As the major folk event of the 1960s the Newport Folk Festival is usually remembered as the moment when the darling of the folk world Bob Dylan went electric. Of course there are many myths to the event, but the politics are still raw today, and any book about the folk revival cannot ignore this moment as the commercial world taking a bit out of the folk apple.  Questions still abound about the why and how the result of this moment and few books penetrate the surface of the debate, but many must at least attempt it. 

I Got A Song is a fascinating read as it both educational and entertaining. Two terms that seem inseparable to what a folk event should never forget, but in some part seem to missing from how it's being managed today. Some parts of the book I skipped over, such as those that went into the minutiae of the relationships of the various memory agents and bookers who control this platform. Other parts are very revealing in unexpected ways as Jim James, a regular performer now, waxes lyrical about what the festival symbolizes, and I couldn't help but notice that he is also on the board for selecting artists. I'm sure this is problematic in more ways than one. 

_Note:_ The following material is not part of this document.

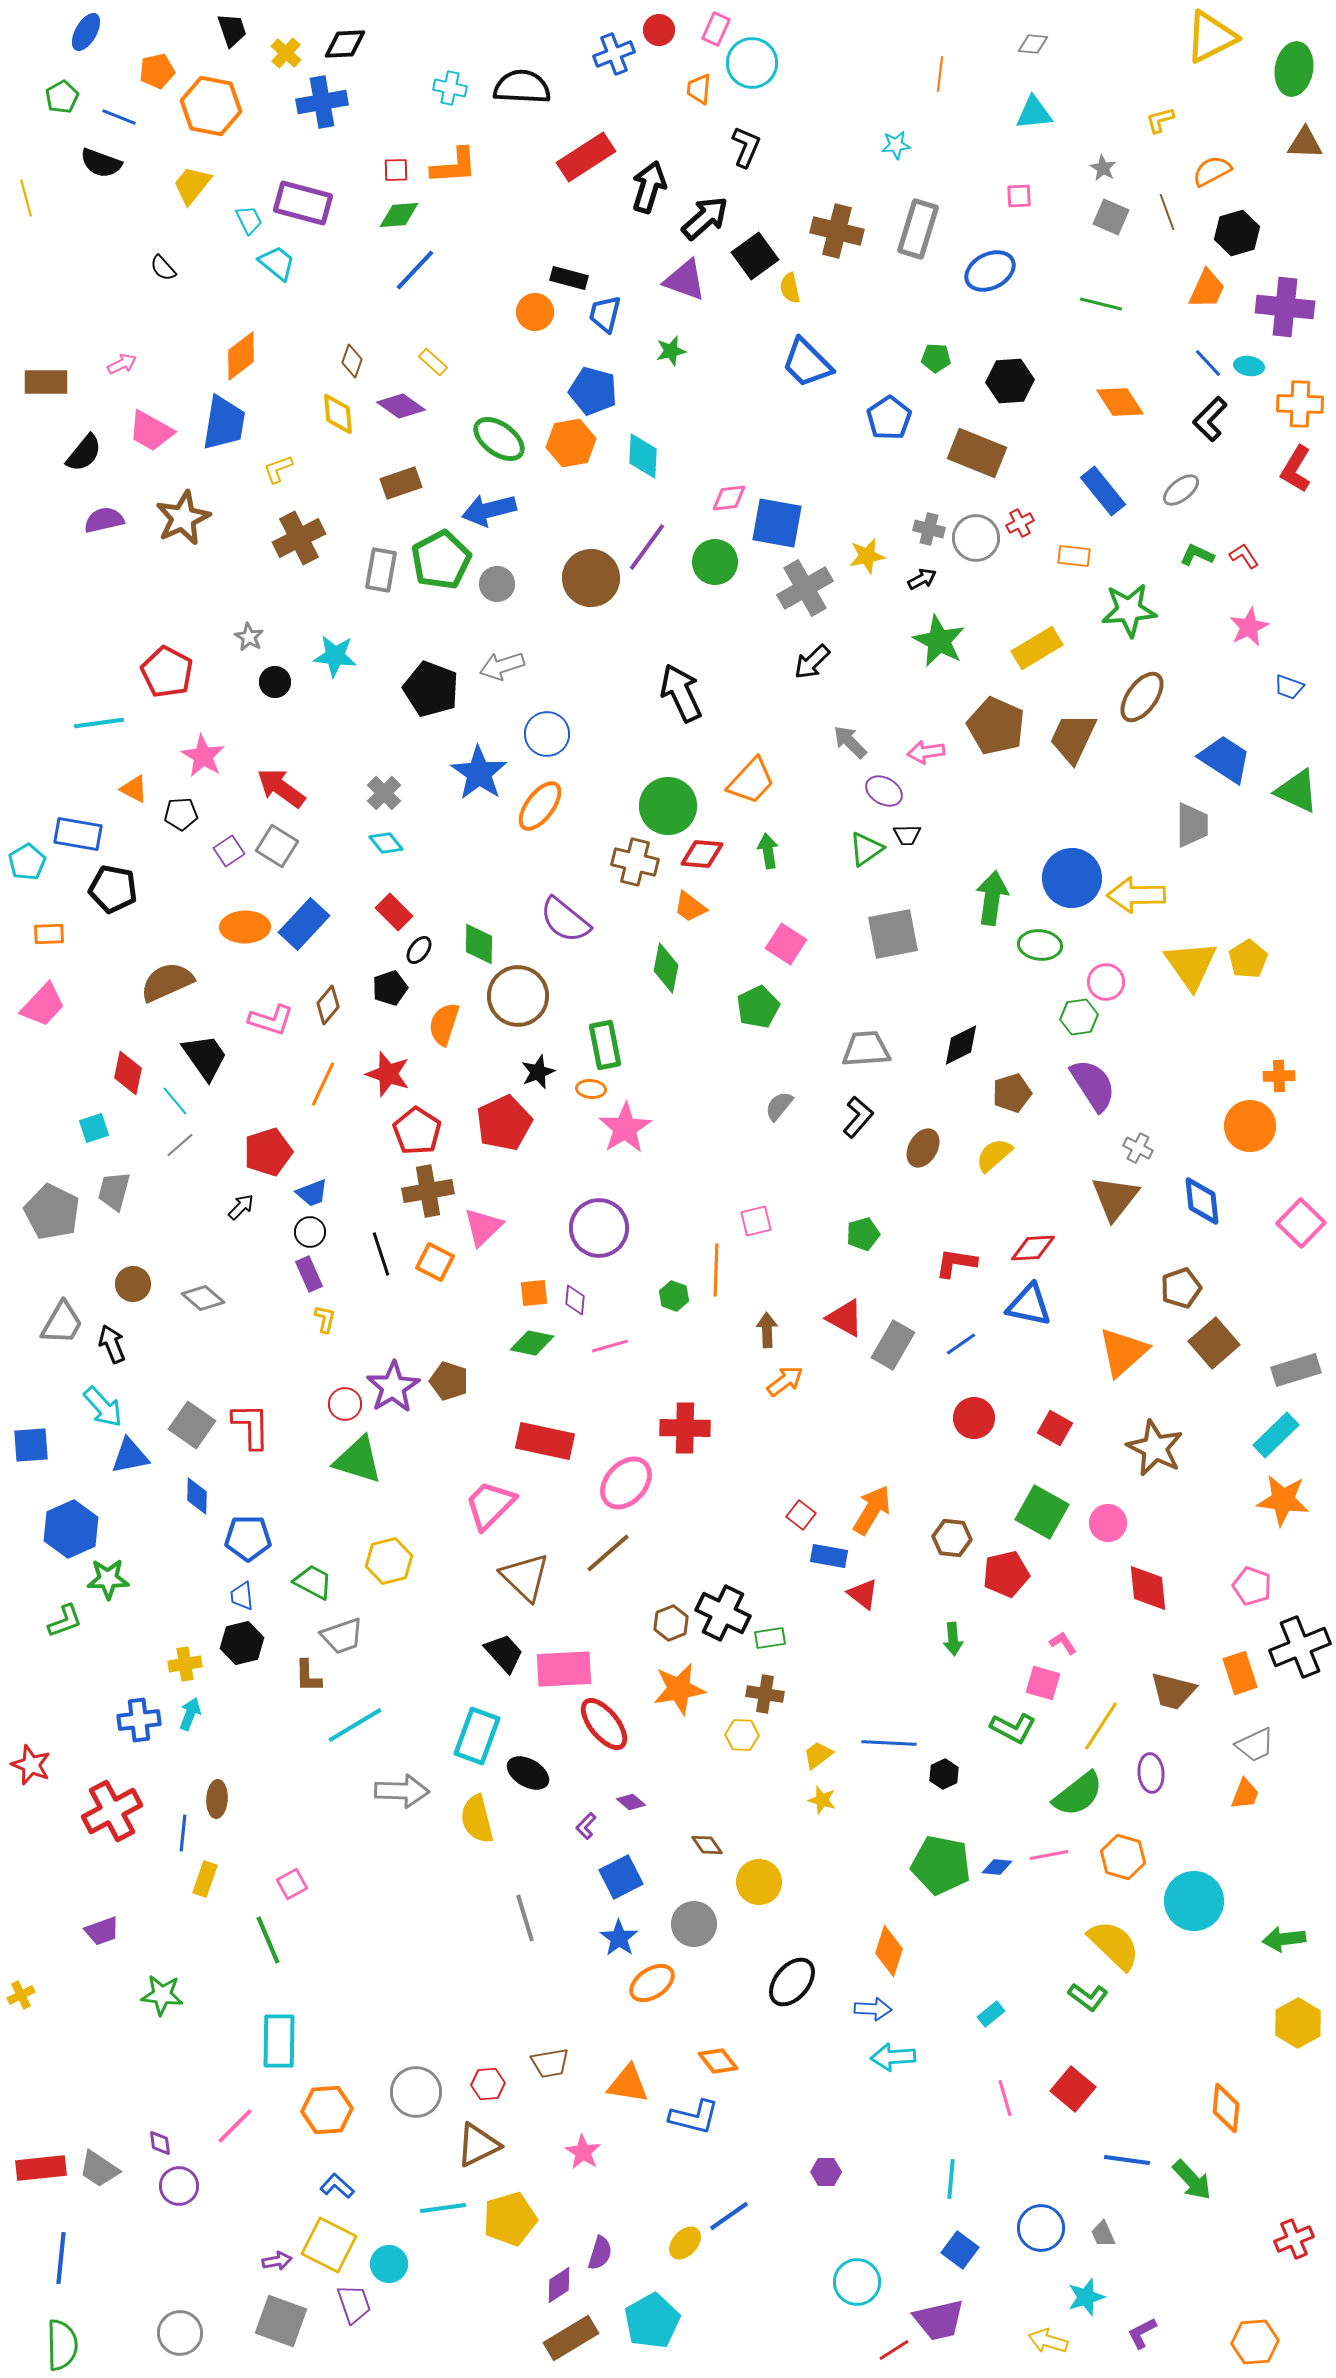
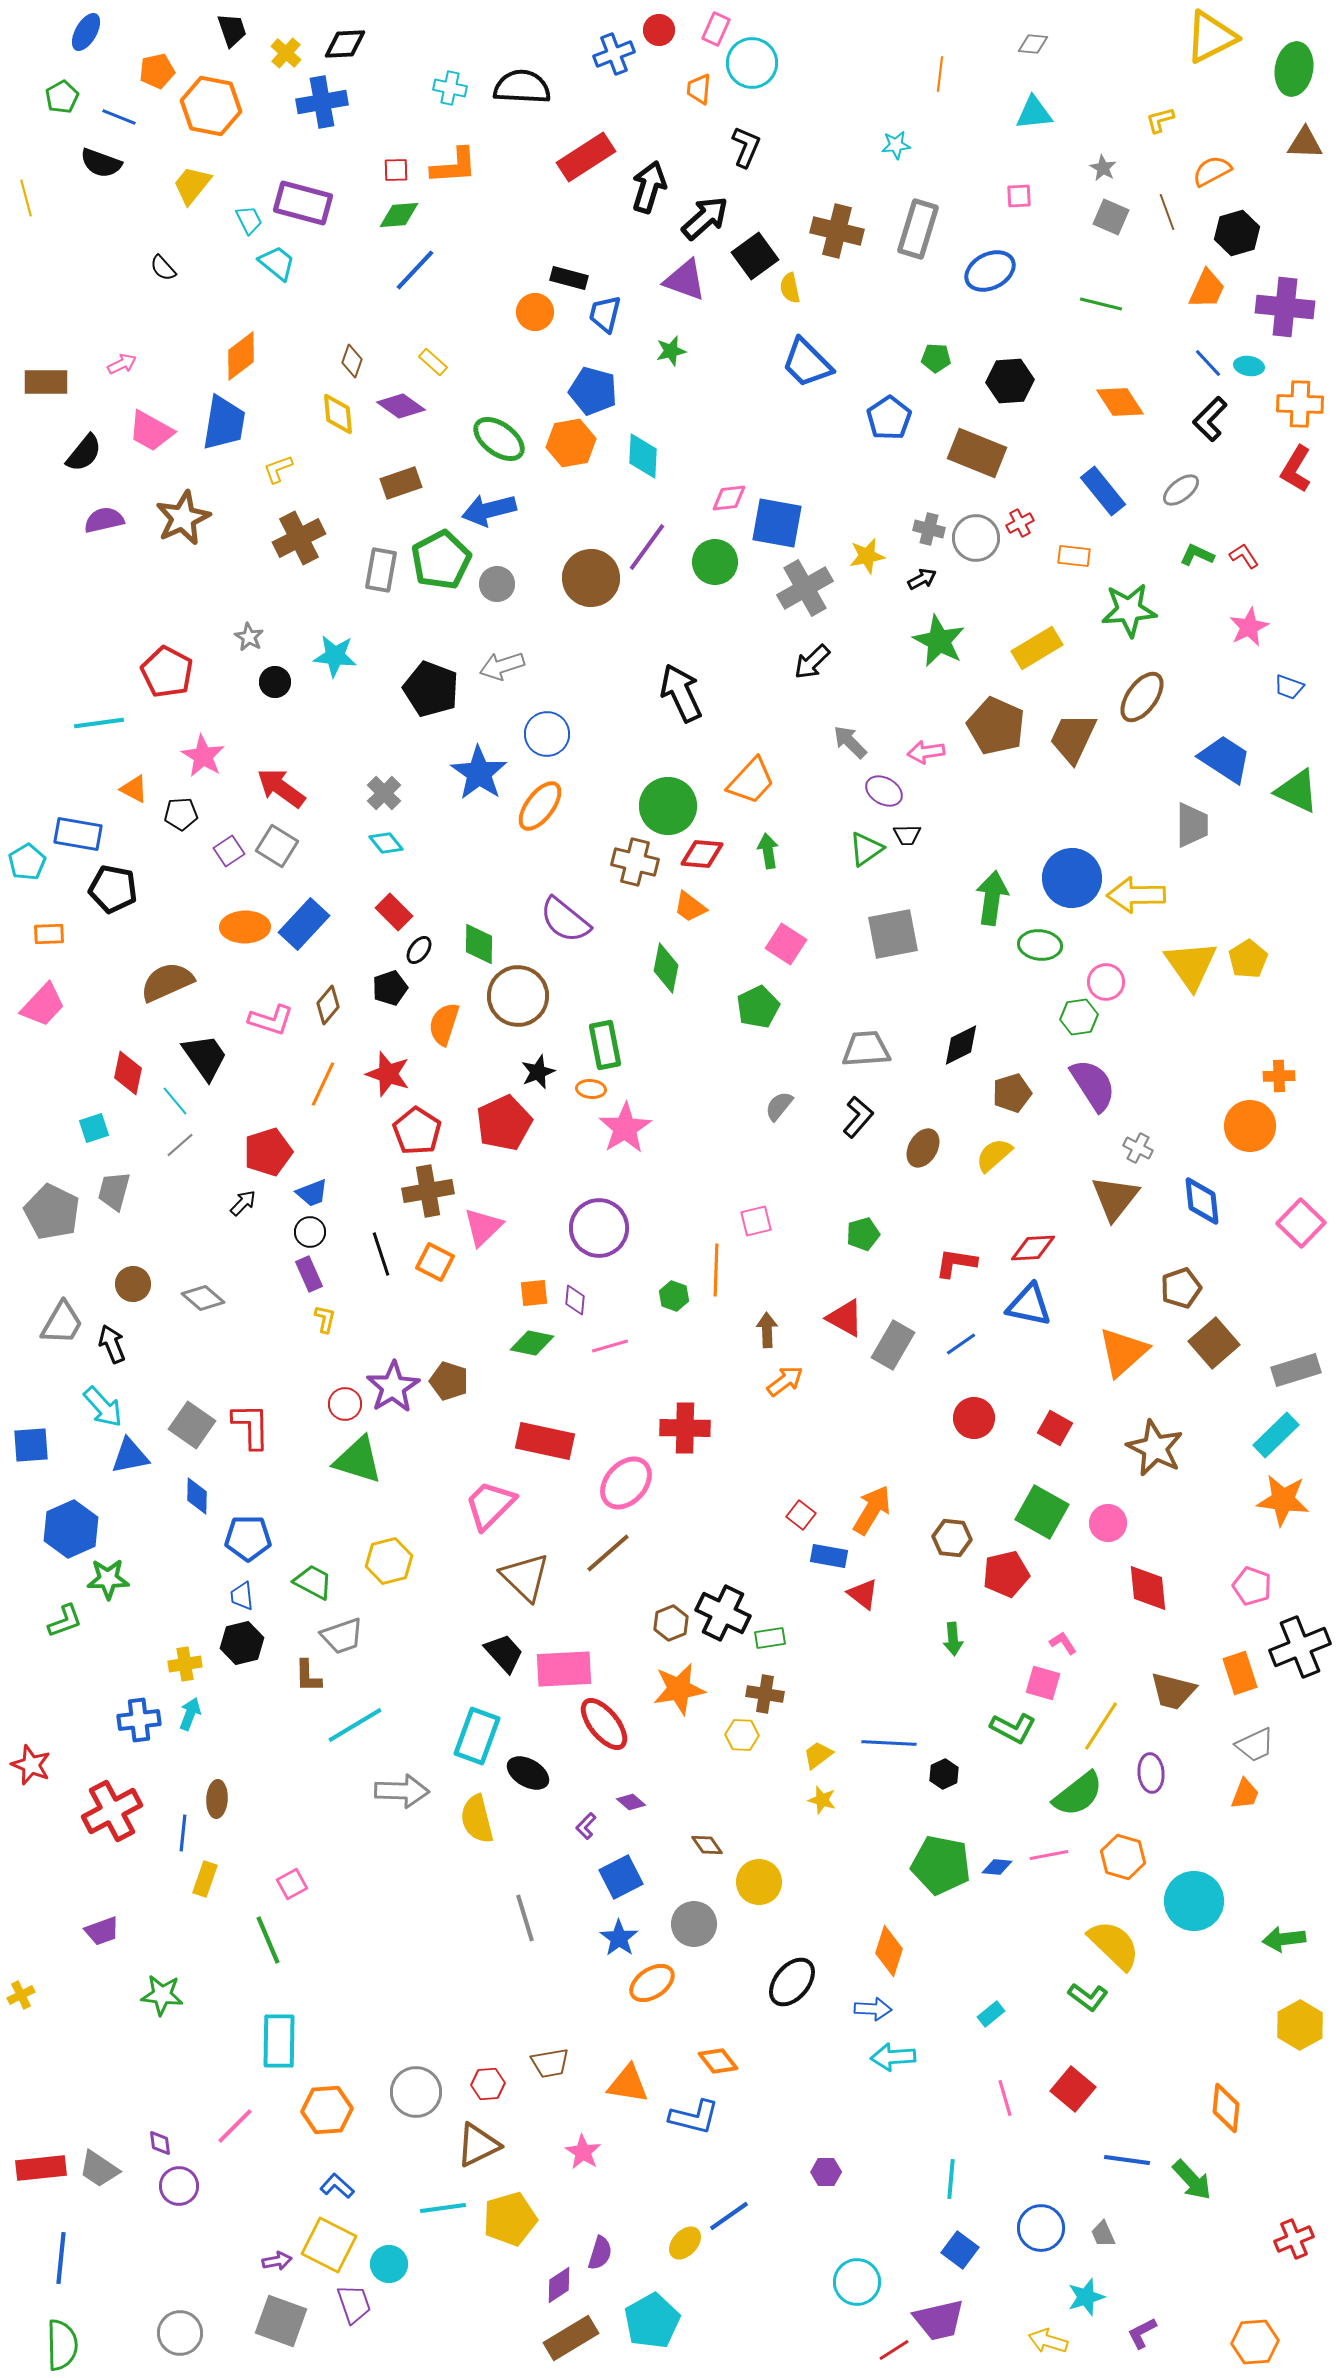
black arrow at (241, 1207): moved 2 px right, 4 px up
yellow hexagon at (1298, 2023): moved 2 px right, 2 px down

Tickets sell out fast these days, and it has become fashionable and successful, and as the book explains there is a new audience now as some of the old folks seem to dislike successful things. Really? Maybe that'd like to go to something that is less commercial? Maybe more educational?  Maybe you should have a read yourself and let me know you thoughts. Thanks Rick Massimo for taking on this difficult topic and providing us with grist for the mill.